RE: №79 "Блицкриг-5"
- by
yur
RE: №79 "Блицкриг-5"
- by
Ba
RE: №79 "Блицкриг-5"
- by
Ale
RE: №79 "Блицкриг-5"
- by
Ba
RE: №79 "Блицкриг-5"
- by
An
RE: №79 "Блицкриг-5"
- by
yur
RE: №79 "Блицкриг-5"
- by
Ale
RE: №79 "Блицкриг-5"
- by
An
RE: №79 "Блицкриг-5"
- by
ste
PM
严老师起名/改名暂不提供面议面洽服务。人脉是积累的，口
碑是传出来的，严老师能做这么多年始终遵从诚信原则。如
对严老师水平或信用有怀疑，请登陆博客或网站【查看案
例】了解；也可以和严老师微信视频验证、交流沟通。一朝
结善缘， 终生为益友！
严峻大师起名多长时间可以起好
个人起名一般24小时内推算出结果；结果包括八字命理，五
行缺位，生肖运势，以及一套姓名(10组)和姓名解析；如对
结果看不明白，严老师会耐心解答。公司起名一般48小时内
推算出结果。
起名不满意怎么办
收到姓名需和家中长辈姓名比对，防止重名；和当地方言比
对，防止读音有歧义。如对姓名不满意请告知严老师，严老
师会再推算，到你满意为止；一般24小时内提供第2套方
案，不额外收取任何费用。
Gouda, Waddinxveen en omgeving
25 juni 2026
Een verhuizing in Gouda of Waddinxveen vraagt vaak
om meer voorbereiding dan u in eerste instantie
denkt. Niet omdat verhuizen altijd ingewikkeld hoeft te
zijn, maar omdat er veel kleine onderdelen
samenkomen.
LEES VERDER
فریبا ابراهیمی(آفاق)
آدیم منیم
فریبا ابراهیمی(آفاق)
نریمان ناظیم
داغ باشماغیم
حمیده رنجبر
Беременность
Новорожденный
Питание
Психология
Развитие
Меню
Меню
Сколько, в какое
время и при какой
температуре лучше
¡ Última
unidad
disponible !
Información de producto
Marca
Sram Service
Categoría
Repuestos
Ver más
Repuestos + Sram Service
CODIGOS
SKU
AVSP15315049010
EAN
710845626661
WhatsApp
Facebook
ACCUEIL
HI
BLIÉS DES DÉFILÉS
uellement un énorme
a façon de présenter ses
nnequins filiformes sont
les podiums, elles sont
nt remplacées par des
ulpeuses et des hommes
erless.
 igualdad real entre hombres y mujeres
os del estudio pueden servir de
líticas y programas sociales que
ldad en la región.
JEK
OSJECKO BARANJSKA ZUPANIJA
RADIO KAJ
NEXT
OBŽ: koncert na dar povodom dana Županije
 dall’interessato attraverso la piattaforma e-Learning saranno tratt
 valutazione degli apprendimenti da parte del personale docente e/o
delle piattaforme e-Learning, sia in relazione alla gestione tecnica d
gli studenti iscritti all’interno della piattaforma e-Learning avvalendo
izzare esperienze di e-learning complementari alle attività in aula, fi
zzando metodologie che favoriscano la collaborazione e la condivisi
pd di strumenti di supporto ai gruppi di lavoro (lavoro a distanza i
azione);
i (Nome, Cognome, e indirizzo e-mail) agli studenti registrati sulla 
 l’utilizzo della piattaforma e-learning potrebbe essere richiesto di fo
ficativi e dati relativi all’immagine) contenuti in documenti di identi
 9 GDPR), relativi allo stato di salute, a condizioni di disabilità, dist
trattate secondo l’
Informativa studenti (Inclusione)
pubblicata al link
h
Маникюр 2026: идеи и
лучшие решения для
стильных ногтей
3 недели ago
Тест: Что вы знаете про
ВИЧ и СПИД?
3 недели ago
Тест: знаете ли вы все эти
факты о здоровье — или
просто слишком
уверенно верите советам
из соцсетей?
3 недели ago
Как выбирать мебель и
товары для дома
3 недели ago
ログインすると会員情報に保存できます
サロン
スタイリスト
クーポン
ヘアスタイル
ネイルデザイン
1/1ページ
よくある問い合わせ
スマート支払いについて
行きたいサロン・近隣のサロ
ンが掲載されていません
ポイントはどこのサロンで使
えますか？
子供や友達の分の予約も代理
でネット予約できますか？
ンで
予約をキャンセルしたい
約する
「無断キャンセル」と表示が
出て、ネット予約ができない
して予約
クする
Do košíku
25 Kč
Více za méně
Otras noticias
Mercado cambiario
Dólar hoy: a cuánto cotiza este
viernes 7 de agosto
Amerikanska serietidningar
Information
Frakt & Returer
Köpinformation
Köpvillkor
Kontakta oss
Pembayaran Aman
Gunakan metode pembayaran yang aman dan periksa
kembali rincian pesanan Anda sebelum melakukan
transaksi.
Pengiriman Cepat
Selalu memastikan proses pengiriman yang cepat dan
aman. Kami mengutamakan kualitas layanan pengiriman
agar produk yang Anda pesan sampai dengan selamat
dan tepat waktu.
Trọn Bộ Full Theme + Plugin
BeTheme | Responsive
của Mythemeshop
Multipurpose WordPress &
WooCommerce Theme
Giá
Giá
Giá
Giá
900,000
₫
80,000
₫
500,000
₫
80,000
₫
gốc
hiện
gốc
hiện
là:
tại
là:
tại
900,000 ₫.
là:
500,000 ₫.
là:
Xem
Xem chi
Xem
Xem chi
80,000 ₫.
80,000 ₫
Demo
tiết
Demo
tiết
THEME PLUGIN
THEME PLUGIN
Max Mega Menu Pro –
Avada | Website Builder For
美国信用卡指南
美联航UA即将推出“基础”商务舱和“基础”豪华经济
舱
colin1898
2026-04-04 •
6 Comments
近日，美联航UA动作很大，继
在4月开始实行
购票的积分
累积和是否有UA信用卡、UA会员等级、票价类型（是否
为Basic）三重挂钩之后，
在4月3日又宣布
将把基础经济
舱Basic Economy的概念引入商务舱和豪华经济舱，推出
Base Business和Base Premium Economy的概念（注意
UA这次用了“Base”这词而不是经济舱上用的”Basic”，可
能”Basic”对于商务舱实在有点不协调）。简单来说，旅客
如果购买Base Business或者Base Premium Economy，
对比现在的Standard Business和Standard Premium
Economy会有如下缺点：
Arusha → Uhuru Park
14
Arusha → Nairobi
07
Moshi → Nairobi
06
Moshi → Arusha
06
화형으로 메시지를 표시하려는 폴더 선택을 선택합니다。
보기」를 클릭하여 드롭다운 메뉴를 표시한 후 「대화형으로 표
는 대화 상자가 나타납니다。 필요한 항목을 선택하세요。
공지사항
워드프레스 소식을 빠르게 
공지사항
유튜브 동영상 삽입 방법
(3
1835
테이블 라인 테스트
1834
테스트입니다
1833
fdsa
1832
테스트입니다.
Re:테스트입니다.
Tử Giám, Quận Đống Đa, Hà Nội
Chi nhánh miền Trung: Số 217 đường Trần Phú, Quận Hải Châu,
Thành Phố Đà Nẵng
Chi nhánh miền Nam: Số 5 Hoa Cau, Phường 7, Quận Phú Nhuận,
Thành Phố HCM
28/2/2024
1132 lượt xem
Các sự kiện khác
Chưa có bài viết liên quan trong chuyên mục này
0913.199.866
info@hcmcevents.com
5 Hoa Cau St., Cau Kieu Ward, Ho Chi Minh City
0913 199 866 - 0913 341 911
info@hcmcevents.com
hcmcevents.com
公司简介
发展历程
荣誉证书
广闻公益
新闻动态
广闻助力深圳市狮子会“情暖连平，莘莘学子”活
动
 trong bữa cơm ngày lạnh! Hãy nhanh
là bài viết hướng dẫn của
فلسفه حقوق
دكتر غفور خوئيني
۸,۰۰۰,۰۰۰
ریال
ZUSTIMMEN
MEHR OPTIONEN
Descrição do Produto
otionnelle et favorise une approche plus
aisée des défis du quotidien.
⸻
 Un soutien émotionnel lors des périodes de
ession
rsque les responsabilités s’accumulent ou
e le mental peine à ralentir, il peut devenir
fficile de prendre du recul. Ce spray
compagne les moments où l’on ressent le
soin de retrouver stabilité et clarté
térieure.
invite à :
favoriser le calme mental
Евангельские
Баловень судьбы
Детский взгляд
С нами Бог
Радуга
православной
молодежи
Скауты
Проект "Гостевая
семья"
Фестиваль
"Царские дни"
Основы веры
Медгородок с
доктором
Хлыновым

● ● ● ● ● ● ●

Scan the data above for the string "sont" and copy each line where it appears.

(The answer):
nnequins filiformes sont
les podiums, elles sont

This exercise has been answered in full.